> [Entries supplied]
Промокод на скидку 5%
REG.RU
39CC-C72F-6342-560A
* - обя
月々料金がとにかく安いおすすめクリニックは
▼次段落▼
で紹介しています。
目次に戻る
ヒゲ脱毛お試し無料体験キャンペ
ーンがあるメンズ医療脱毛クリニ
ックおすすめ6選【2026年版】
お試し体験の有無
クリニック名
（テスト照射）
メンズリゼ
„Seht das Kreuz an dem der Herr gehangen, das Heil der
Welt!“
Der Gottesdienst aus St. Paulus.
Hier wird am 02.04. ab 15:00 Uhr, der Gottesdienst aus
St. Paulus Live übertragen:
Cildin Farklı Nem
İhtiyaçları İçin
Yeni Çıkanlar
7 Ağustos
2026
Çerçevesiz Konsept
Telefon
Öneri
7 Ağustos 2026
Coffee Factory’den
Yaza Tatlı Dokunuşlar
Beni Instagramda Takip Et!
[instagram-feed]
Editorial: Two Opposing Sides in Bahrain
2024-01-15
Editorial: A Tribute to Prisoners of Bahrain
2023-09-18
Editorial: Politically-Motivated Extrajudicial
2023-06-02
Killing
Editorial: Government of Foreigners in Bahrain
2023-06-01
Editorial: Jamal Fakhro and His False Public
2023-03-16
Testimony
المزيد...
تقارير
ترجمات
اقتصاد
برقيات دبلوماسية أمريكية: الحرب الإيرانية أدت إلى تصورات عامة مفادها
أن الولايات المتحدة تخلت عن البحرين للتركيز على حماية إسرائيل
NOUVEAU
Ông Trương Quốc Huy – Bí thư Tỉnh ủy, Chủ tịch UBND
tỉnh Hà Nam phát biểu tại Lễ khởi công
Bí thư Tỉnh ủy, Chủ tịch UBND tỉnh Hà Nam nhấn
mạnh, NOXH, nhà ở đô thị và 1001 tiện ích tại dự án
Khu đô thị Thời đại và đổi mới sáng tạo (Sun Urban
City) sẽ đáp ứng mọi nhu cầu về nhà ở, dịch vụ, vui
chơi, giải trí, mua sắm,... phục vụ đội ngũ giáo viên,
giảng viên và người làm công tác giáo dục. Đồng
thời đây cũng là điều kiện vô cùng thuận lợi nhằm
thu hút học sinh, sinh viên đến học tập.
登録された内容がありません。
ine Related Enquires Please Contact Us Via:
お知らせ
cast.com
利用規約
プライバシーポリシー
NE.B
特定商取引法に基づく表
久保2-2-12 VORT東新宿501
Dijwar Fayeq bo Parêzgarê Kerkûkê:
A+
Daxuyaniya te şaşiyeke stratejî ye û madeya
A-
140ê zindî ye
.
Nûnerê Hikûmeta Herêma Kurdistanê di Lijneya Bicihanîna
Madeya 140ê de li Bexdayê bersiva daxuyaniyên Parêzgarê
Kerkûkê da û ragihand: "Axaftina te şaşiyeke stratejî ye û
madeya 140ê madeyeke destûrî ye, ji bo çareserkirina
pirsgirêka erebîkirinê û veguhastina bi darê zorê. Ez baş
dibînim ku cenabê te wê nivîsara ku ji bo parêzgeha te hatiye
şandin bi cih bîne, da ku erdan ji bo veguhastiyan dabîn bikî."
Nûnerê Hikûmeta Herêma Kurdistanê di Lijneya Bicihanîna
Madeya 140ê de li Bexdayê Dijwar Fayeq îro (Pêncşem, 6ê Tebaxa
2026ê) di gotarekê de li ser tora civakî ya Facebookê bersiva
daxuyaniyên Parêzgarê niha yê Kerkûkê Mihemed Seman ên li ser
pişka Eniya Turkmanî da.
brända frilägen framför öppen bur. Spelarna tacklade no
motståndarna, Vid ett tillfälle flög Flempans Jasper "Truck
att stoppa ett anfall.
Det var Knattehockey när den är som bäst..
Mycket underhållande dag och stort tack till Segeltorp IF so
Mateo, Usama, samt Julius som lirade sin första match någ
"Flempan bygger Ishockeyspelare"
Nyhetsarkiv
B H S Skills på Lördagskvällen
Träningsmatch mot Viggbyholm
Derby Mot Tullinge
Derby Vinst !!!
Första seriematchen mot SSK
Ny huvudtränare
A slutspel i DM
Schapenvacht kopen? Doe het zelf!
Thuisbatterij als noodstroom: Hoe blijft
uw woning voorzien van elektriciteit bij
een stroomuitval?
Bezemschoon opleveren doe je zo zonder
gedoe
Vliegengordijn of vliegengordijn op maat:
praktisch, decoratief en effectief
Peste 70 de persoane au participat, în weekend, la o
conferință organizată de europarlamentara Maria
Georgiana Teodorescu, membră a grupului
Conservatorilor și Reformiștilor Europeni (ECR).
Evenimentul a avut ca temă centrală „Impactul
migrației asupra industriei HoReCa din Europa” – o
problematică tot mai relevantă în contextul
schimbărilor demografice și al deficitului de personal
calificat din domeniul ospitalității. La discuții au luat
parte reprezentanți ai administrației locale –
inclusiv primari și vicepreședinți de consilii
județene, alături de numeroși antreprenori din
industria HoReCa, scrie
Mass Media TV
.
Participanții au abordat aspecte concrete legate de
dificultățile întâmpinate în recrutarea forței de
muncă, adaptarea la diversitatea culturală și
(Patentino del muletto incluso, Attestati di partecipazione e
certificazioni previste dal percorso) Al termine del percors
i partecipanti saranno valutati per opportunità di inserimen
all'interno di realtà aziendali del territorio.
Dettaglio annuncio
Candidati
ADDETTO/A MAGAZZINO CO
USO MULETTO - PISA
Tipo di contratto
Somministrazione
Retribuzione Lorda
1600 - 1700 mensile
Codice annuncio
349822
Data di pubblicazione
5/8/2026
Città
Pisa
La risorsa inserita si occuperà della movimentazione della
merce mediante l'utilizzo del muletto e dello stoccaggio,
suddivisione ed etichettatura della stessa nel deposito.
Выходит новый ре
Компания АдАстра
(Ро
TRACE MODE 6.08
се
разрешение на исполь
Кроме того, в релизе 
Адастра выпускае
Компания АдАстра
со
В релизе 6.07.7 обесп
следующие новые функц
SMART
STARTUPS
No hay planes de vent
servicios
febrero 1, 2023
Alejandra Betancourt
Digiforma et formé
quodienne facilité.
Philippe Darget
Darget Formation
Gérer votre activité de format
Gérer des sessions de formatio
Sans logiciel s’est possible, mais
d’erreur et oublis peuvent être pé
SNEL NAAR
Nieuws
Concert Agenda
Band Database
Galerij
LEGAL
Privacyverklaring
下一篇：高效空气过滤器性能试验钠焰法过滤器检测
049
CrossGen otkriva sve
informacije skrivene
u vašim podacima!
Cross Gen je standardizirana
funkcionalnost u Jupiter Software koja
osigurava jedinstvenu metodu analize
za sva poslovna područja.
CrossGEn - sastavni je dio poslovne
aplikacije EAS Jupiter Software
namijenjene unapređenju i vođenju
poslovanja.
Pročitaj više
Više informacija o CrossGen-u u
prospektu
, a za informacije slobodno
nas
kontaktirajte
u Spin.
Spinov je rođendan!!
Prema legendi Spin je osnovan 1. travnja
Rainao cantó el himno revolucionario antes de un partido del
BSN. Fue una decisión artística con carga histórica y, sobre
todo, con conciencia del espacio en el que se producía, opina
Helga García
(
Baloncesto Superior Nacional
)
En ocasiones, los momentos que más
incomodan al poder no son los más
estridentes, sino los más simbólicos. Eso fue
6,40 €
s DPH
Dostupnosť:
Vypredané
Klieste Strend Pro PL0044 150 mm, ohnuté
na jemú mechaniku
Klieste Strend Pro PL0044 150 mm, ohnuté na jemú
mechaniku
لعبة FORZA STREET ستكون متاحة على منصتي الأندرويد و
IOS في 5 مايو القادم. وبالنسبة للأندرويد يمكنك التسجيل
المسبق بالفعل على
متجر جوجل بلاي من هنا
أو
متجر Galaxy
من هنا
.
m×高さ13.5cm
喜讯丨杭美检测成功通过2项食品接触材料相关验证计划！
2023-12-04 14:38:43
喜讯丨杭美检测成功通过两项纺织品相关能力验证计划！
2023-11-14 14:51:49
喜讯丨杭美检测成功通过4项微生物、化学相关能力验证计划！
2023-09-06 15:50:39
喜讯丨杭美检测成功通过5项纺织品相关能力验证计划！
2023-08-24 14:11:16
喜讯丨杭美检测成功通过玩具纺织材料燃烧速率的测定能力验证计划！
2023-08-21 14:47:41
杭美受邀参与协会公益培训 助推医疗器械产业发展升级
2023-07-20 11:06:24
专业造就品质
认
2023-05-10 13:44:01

> [Assigned task] Look above for the line containing "Spinov je rođendan!!". Return it and each line after it exactly, through the last line, and nothing more.

> [Finished exercise]
Spinov je rođendan!!
Prema legendi Spin je osnovan 1. travnja
Rainao cantó el himno revolucionario antes de un partido del
BSN. Fue una decisión artística con carga histórica y, sobre
todo, con conciencia del espacio en el que se producía, opina
Helga García
(
Baloncesto Superior Nacional
)
En ocasiones, los momentos que más
incomodan al poder no son los más
estridentes, sino los más simbólicos. Eso fue
6,40 €
s DPH
Dostupnosť:
Vypredané
Klieste Strend Pro PL0044 150 mm, ohnuté
na jemú mechaniku
Klieste Strend Pro PL0044 150 mm, ohnuté na jemú
mechaniku
لعبة FORZA STREET ستكون متاحة على منصتي الأندرويد و
IOS في 5 مايو القادم. وبالنسبة للأندرويد يمكنك التسجيل
المسبق بالفعل على
متجر جوجل بلاي من هنا
أو
متجر Galaxy
من هنا
.
m×高さ13.5cm
喜讯丨杭美检测成功通过2项食品接触材料相关验证计划！
2023-12-04 14:38:43
喜讯丨杭美检测成功通过两项纺织品相关能力验证计划！
2023-11-14 14:51:49
喜讯丨杭美检测成功通过4项微生物、化学相关能力验证计划！
2023-09-06 15:50:39
喜讯丨杭美检测成功通过5项纺织品相关能力验证计划！
2023-08-24 14:11:16
喜讯丨杭美检测成功通过玩具纺织材料燃烧速率的测定能力验证计划！
2023-08-21 14:47:41
杭美受邀参与协会公益培训 助推医疗器械产业发展升级
2023-07-20 11:06:24
专业造就品质
认
2023-05-10 13:44:01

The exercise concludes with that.